## Exercise brief
For the entries below, print exactly the lines between the line holding "Universal (440, 941)" and the line holding "ดาวน์โหลดแคตตาล็อค (1063, 292)", inclusive, and nothing else.

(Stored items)

◆ ◆ ◆ ◆ ◆ ◆ ◆

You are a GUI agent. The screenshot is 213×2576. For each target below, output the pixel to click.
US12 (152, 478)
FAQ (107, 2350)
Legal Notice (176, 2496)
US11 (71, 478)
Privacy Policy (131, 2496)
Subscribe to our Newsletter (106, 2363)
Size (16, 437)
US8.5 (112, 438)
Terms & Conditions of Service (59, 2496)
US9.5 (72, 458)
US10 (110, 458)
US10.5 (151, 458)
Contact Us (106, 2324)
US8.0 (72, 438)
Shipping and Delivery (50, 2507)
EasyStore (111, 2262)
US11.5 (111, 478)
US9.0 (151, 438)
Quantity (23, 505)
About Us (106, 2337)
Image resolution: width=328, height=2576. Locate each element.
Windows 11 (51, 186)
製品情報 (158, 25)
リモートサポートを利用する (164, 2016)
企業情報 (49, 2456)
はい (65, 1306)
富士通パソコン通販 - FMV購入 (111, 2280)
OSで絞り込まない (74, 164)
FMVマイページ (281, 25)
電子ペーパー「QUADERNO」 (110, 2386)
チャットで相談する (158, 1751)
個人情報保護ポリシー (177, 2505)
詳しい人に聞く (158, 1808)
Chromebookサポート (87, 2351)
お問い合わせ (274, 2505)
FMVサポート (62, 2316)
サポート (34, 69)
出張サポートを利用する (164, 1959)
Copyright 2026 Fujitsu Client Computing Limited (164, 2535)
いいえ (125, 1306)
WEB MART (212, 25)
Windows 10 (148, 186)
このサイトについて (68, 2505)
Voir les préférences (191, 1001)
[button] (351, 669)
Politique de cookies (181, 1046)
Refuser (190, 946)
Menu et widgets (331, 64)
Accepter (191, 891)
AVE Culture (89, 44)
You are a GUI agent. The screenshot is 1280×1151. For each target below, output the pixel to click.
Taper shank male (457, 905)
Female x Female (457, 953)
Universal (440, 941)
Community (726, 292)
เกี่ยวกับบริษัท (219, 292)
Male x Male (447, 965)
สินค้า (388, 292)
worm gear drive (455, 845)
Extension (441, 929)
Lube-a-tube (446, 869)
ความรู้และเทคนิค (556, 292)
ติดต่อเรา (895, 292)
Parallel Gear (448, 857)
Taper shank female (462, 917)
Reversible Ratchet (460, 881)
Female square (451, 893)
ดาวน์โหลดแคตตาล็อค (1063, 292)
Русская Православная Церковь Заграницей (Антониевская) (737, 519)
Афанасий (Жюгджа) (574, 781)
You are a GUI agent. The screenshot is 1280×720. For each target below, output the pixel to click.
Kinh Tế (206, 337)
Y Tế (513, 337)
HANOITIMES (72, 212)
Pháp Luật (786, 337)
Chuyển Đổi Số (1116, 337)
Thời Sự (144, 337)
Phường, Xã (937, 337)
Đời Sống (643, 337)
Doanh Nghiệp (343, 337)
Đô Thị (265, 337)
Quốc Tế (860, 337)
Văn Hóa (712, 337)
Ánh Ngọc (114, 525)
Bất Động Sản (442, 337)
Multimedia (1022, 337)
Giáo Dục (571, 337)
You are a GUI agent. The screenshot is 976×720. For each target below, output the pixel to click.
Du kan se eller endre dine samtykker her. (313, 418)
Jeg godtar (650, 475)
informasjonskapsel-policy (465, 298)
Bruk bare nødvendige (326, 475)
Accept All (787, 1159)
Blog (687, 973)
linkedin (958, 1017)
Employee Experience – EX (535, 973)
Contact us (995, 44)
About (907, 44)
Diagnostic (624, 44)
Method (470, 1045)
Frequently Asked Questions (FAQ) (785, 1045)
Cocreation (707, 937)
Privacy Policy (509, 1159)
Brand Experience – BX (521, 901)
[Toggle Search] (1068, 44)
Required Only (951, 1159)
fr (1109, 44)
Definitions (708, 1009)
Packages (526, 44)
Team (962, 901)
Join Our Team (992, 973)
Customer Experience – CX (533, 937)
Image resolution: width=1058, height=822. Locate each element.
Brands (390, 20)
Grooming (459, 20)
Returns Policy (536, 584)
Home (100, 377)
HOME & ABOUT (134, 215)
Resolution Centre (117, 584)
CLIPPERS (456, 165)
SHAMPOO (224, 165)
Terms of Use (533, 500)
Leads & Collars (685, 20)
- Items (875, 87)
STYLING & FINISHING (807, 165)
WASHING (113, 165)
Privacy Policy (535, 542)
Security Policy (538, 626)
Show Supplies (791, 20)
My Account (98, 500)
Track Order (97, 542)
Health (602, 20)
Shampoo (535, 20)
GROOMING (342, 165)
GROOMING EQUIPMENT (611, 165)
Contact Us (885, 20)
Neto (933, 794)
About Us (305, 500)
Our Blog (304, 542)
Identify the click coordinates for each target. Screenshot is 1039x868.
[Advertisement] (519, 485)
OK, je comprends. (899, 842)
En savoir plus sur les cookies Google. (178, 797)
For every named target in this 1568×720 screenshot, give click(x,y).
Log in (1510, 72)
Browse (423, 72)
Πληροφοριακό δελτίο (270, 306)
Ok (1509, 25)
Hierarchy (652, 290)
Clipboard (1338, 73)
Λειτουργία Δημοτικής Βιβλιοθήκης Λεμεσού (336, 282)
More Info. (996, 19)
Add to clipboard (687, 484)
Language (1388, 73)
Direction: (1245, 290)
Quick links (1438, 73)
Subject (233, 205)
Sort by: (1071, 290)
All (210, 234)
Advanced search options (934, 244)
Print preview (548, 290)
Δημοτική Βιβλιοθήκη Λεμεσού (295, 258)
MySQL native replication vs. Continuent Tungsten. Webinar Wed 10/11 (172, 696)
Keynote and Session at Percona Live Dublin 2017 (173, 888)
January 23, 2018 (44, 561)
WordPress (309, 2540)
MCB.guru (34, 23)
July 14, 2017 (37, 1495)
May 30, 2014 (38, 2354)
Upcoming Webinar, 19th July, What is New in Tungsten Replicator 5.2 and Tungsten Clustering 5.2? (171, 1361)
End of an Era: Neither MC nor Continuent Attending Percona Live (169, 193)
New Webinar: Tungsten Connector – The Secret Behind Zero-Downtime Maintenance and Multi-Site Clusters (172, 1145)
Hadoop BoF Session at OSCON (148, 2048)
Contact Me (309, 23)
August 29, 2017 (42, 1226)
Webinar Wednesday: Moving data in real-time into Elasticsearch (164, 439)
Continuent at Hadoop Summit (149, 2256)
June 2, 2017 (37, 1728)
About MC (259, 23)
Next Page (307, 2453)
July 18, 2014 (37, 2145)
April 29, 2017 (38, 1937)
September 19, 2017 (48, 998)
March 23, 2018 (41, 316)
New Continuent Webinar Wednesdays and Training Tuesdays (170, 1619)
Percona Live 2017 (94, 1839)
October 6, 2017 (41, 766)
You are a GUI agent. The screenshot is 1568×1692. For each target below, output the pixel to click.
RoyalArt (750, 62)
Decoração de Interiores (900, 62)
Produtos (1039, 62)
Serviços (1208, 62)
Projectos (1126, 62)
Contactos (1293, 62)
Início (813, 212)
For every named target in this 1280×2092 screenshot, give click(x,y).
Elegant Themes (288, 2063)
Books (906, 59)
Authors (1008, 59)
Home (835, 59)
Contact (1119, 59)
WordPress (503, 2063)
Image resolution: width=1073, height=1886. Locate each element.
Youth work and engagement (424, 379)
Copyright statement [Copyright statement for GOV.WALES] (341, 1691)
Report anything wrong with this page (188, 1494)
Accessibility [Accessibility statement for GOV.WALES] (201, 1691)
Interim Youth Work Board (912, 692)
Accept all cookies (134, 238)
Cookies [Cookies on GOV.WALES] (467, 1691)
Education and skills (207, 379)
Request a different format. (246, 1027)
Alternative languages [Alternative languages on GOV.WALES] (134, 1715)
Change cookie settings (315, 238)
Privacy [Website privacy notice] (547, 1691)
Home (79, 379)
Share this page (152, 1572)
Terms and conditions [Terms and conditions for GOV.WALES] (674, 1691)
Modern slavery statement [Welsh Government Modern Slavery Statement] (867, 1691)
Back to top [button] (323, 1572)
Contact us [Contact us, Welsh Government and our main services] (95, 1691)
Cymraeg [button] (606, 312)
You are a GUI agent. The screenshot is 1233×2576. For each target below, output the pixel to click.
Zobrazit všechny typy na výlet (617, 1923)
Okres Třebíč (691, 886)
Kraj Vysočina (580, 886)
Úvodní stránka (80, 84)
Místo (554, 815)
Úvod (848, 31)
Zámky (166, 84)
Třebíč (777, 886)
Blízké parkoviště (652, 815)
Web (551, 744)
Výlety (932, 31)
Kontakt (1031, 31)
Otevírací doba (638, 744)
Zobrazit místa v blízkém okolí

◆ ◆ ◆ ◆ ◆ ◆ ◆

## Solution to the exercise
Universal (440, 941)
Community (726, 292)
เกี่ยวกับบริษัท (219, 292)
Male x Male (447, 965)
สินค้า (388, 292)
worm gear drive (455, 845)
Extension (441, 929)
Lube-a-tube (446, 869)
ความรู้และเทคนิค (556, 292)
ติดต่อเรา (895, 292)
Parallel Gear (448, 857)
Taper shank female (462, 917)
Reversible Ratchet (460, 881)
Female square (451, 893)
ดาวน์โหลดแคตตาล็อค (1063, 292)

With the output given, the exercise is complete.